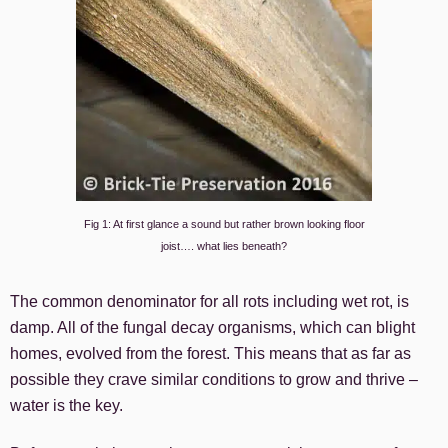
Fig 1: At first glance a sound but rather brown looking floor
joist…. what lies beneath?
The common denominator for all rots including wet rot, is
damp. All of the fungal decay organisms, which can blight
homes, evolved from the forest. This means that as far as
possible they crave similar conditions to grow and thrive –
water is the key.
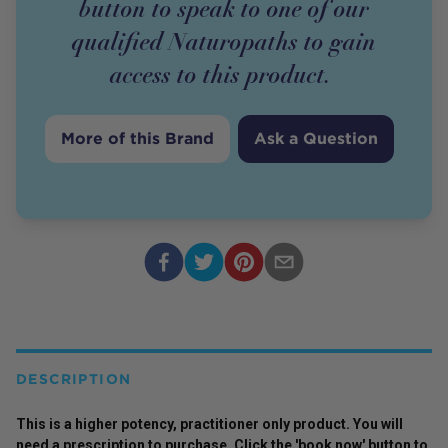
button to speak to one of our
qualified Naturopaths to gain
access to this
product
.
More of this Brand
Ask a Question
DESCRIPTION
This is a higher potency,
practitioner
only
product
. You will
need a prescription to purchase. Click the 'book now' button to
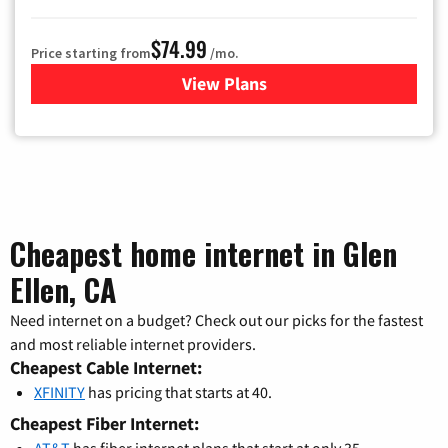
$74.99
Price starting from
/mo.
View Plans
for Verizon
Cheapest home internet in Glen
Ellen, CA
Need internet on a budget? Check out our picks for the fastest
and most reliable internet providers.
Cheapest Cable Internet:
XFINITY
has pricing that starts at 40.
Cheapest Fiber Internet:
AT&T
has fiber internet plans that start at only 35.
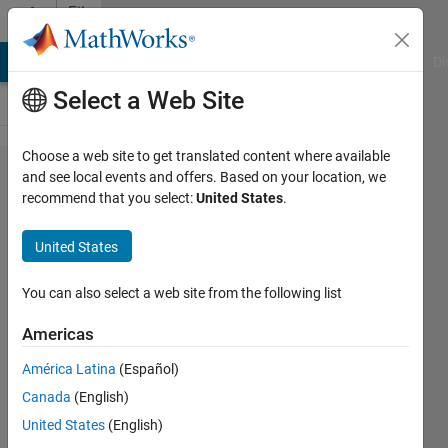
Skip to content
File
Exchange
MATLAB Answers
File Exchange
Cody
AI Chat Playground
Di
Select a Web Site
Choose a web site to get translated content where available
Find
and see local events and offers. Based on your location, we
recommend that you select:
United States
.
and
Replace
United States
in Files
You can also select a web site from the following list
Perform find and replace
operations against a folder
Americas
structure of MATLAB .m files.
América Latina
(Español)
Robyn Jackey
Canada
(English)
Version 1.1.290
(55.7 KB)
United States
(English)
610 Downloads
4.90/5
(9)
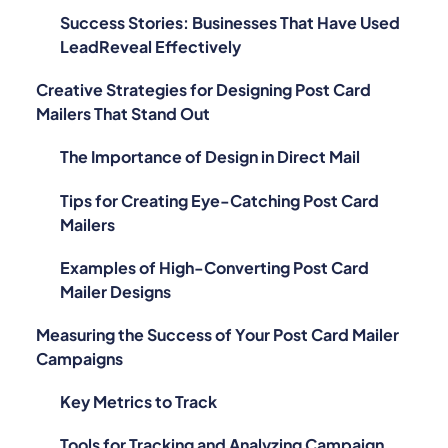
LeadReveal Effectively
Creative Strategies for Designing Post Card
Mailers That Stand Out
The Importance of Design in Direct Mail
Tips for Creating Eye-Catching Post Card
Mailers
Examples of High-Converting Post Card
Mailer Designs
Measuring the Success of Your Post Card Mailer
Campaigns
Key Metrics to Track
Tools for Tracking and Analyzing Campaign
Performance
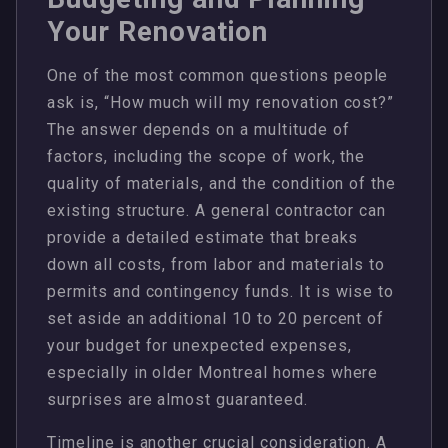
Your Renovation
One of the most common questions people
ask is, “How much will my renovation cost?”
The answer depends on a multitude of
factors, including the scope of work, the
quality of materials, and the condition of the
existing structure. A general contractor can
provide a detailed estimate that breaks
down all costs, from labor and materials to
permits and contingency funds. It is wise to
set aside an additional 10 to 20 percent of
your budget for unexpected expenses,
especially in older Montreal homes where
surprises are almost guaranteed.
Timeline is another crucial consideration. A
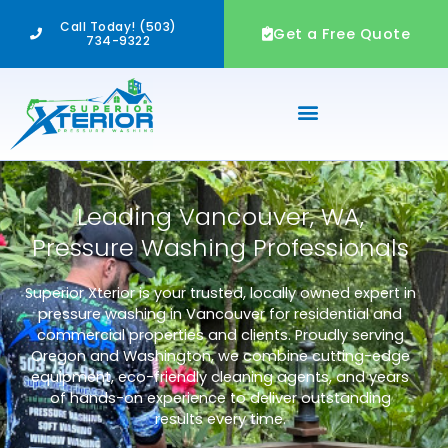
Skip
Call Today! (503)
to
Get a Free Quote
734-9322
content
Leading Vancouver, WA,
Pressure Washing Professionals
Superior Xterior is your trusted, locally owned expert in
pressure washing in Vancouver for residential and
commercial properties and clients. Proudly serving
Oregon and Washington, we combine cutting-edge
equipment, eco-friendly cleaning agents, and years
of hands-on experience to deliver outstanding
results every time.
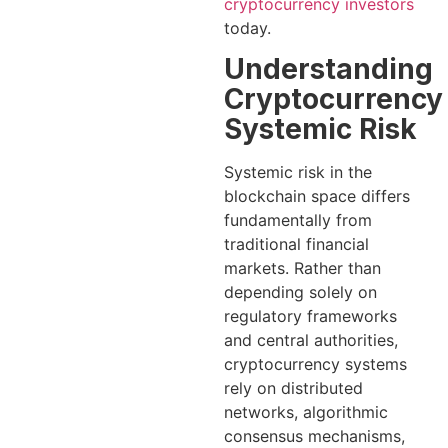
cryptocurrency investors
today.
Understanding
Cryptocurrency
Systemic Risk
Systemic risk in the
blockchain space differs
fundamentally from
traditional financial
markets. Rather than
depending solely on
regulatory frameworks
and central authorities,
cryptocurrency systems
rely on distributed
networks, algorithmic
consensus mechanisms,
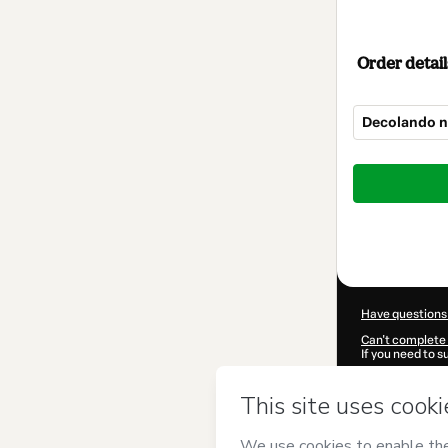
Order detail
Decolando n
Total
of
$267.00
Have questions
Can't complete 
If you need to 
CKTID-X15453
Was your inform
By clicking 'Buy
Idiomas
and has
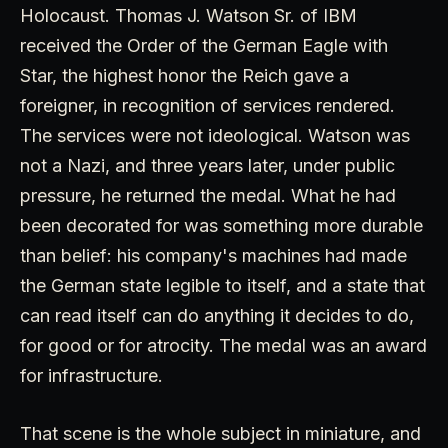
Holocaust. Thomas J. Watson Sr. of IBM
received the Order of the German Eagle with
Star, the highest honor the Reich gave a
foreigner, in recognition of services rendered.
The services were not ideological. Watson was
not a Nazi, and three years later, under public
pressure, he returned the medal. What he had
been decorated for was something more durable
than belief: his company's machines had made
the German state legible to itself, and a state that
can read itself can do anything it decides to do,
for good or for atrocity. The medal was an award
for infrastructure.
That scene is the whole subject in miniature, and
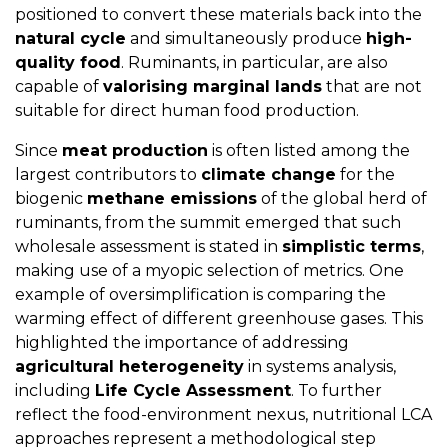
positioned to convert these materials back into the
natural cycle
and simultaneously produce
high-
quality food
. Ruminants, in particular, are also
capable of
valorising marginal lands
that are not
suitable for direct human food production.
Since
meat production
is often listed among the
largest contributors to
climate change
for the
biogenic
methane emissions
of the global herd of
ruminants, from the summit emerged that such
wholesale assessment is stated in
simplistic terms
,
making use of a myopic selection of metrics. One
example of oversimplification is comparing the
warming effect of different greenhouse gases. This
highlighted the importance of addressing
agricultural heterogeneity
in systems analysis,
including
Life Cycle Assessment
. To further
reflect the food-environment nexus, nutritional LCA
approaches represent a methodological step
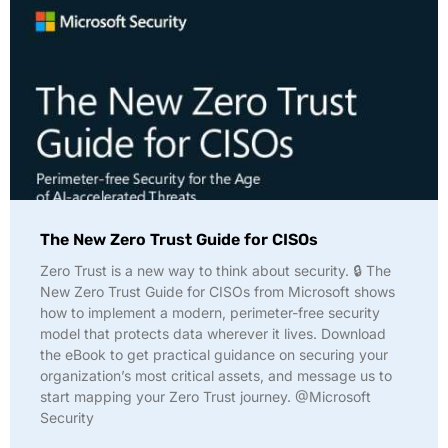
The New Zero Trust Guide for CISOs
Zero Trust is a new way to think about security. 🔒 The
New Zero Trust Guide for CISOs from Microsoft shows
how to implement a modern, perimeter-free security
model that protects data wherever it lives. Download
the eBook to get practical guidance on securing your
organization’s most critical assets, and message us to
start mapping your Zero Trust journey. @Microsoft
Security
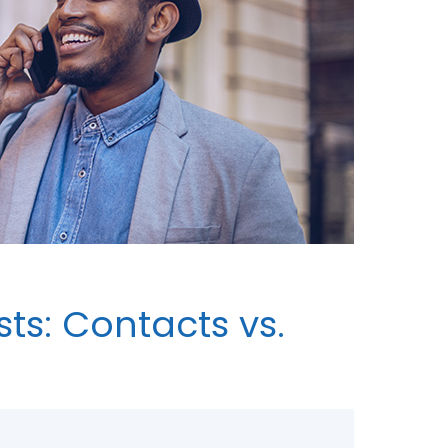
ts: Contacts vs.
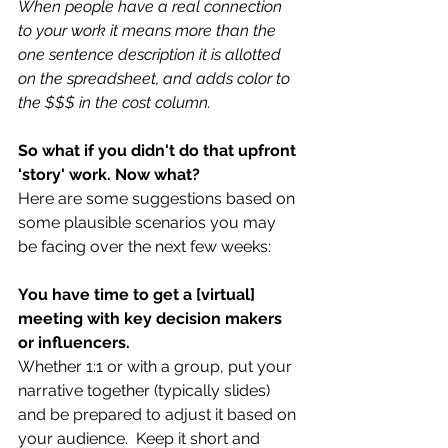
When people have a real connection 
to your work it means more than the 
one sentence description it is allotted 
on the spreadsheet, and adds color to 
the $$$ in the cost column. 
So what if you didn't do that upfront 
'story' work. Now what?
Here are some suggestions based on 
some plausible scenarios you may 
be facing over the next few weeks:
You have time to get a [virtual] 
meeting with key decision makers 
or influencers.
Whether 1:1 or with a group, put your 
narrative together (typically slides) 
and be prepared to adjust it based on 
your audience.  Keep it short and 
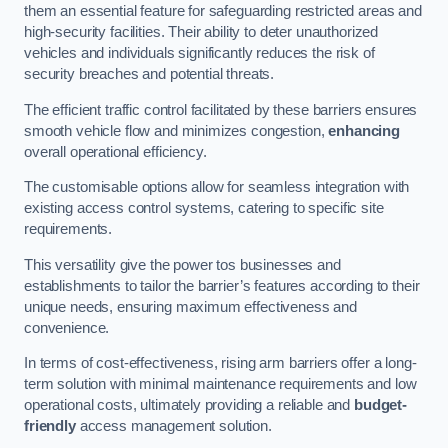
them an essential feature for safeguarding restricted areas and
high-security facilities. Their ability to deter unauthorized
vehicles and individuals significantly reduces the risk of
security breaches and potential threats.
The efficient traffic control facilitated by these barriers ensures
smooth vehicle flow and minimizes congestion,
enhancing
overall operational efficiency.
The customisable options allow for seamless integration with
existing access control systems, catering to specific site
requirements.
This versatility give the power tos businesses and
establishments to tailor the barrier’s features according to their
unique needs, ensuring maximum effectiveness and
convenience.
In terms of cost-effectiveness, rising arm barriers offer a long-
term solution with minimal maintenance requirements and low
operational costs, ultimately providing a reliable and
budget-
friendly
access management solution.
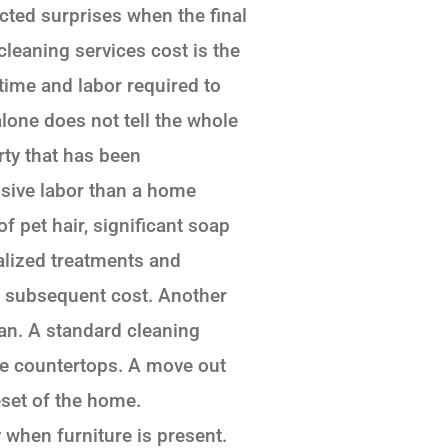
ted surprises when the final
cleaning services cost is the
 time and labor required to
lone does not tell the whole
rty that has been
ensive labor than a home
 pet hair, significant soap
lized treatments and
he subsequent cost. Another
ean. A standard cleaning
le countertops. A move out
eset of the home.
 when furniture is present.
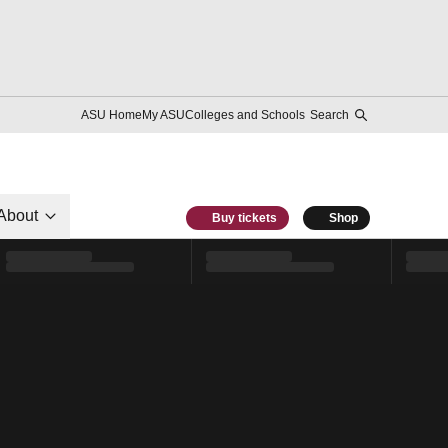
ASU Home
My ASU
Colleges and Schools
Search
About
Buy tickets
Shop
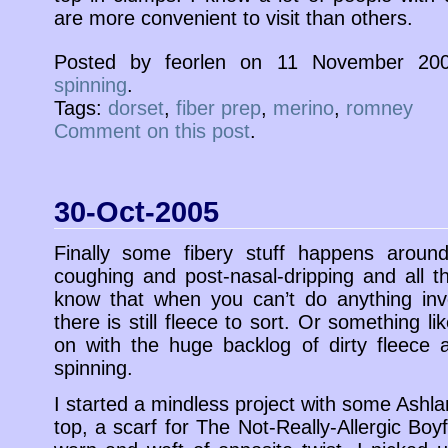
are more convenient to visit than others.
Posted by feorlen on 11 November 20
spinning
.
Tags:
dorset
,
fiber prep
,
merino
,
romney
Comment on this post
.
30-Oct-2005
Finally some fibery stuff happens aroun
coughing and post-nasal-dripping and all tha
know that when you can’t do anything inv
there is still fleece to sort. Or something lik
on with the huge backlog of dirty fleece 
spinning.
I started a mindless project with some Ashl
top, a scarf for The Not-Really-Allergic Boyfri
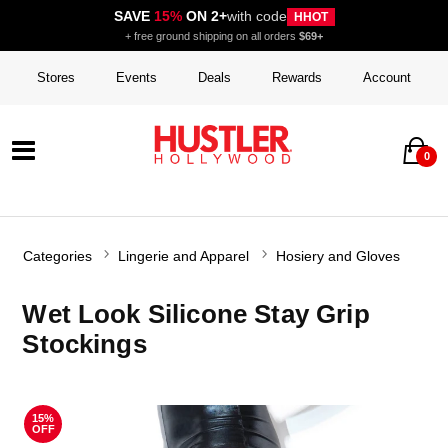
SAVE
15%
ON 2+
with code
HHOT
+ free ground shipping on all orders
$69+
Stores
Events
Deals
Rewards
Account
0
Categories
Lingerie and Apparel
Hosiery and Gloves
Wet Look Silicone Stay Grip
Stockings
15%
OFF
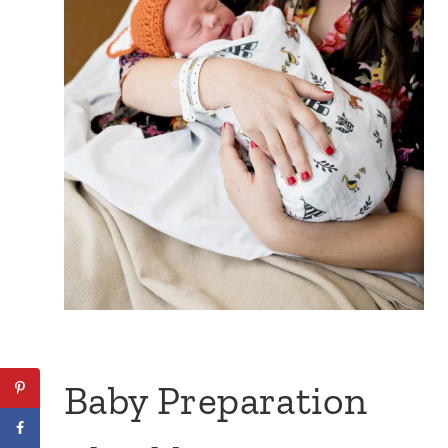
Baby Preparation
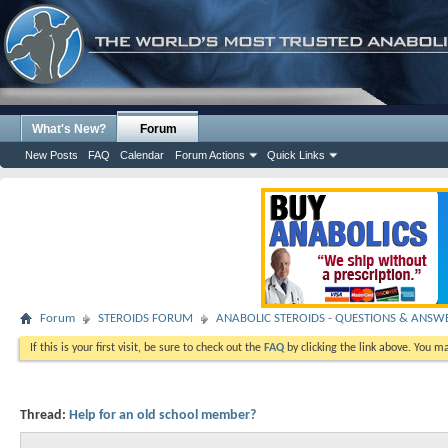
What's New?
Forum
New Posts
FAQ
Calendar
Forum Actions
Quick Links
Forum
STEROIDS FORUM
ANABOLIC STEROIDS - QUESTIONS & ANSW
If this is your first visit, be sure to check out the
FAQ
by clicking the link above. You m
Thread:
Help for an old school member?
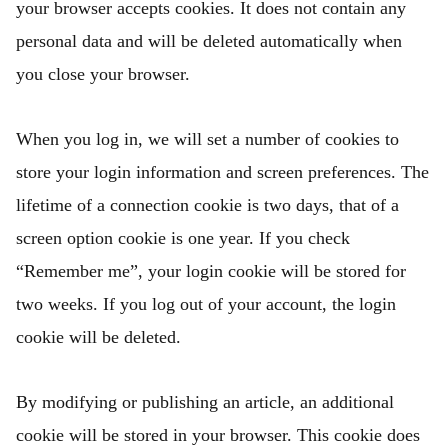
your browser accepts cookies. It does not contain any
personal data and will be deleted automatically when
you close your browser.
When you log in, we will set a number of cookies to
store your login information and screen preferences. The
lifetime of a connection cookie is two days, that of a
screen option cookie is one year. If you check
“Remember me”, your login cookie will be stored for
two weeks. If you log out of your account, the login
cookie will be deleted.
By modifying or publishing an article, an additional
cookie will be stored in your browser. This cookie does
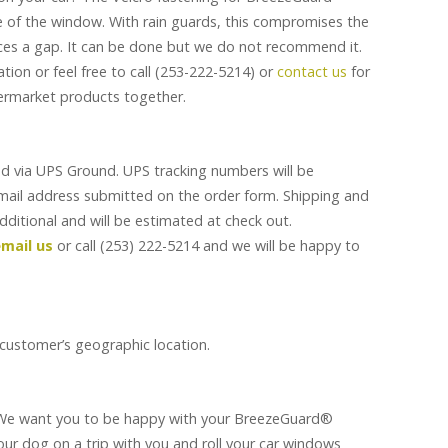
 of the window. With rain guards, this compromises the
ces a gap. It can be done but we do not recommend it.
tion or feel free to call (253-222-5214) or
contact us
for
ermarket products together.
d via UPS Ground. UPS tracking numbers will be
email address submitted on the order form. Shipping and
additional and will be estimated at check out.
mail us
or call (253) 222-5214 and we will be happy to
 customer’s geographic location.
 We want you to be happy with your BreezeGuard®
our dog on a trip with you and roll your car windows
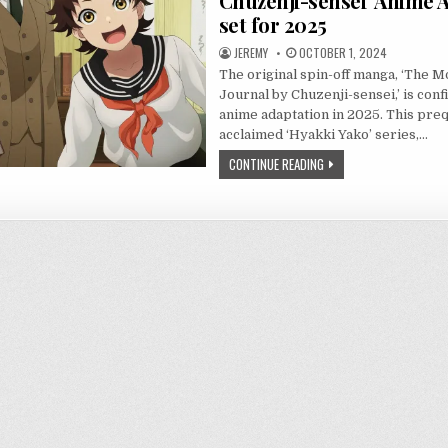
Chuzenji-sensei’ Anime 
set for 2025
JEREMY
OCTOBER 1, 2024
The original spin-off manga, ‘The 
Journal by Chuzenji-sensei,’ is conf
anime adaptation in 2025. This preq
acclaimed ‘Hyakki Yako’ series,…
CONTINUE READING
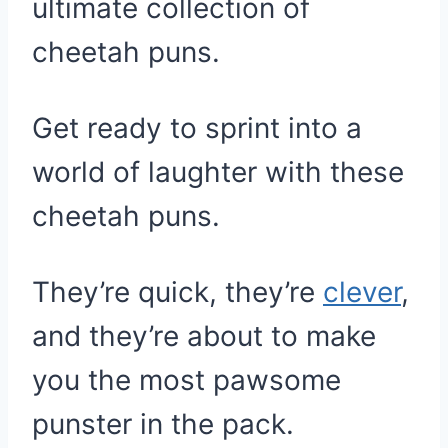
ultimate collection of
cheetah puns.
Get ready to sprint into a
world of laughter with these
cheetah puns.
They’re quick, they’re
clever
,
and they’re about to make
you the most pawsome
punster in the pack.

• [WHAT THE TASK ASKS]: From the records given above, copy all lines containing "clicking".

• [THE COMPLETED TASK]:
By clicking 'Buy
by clicking the link above. You m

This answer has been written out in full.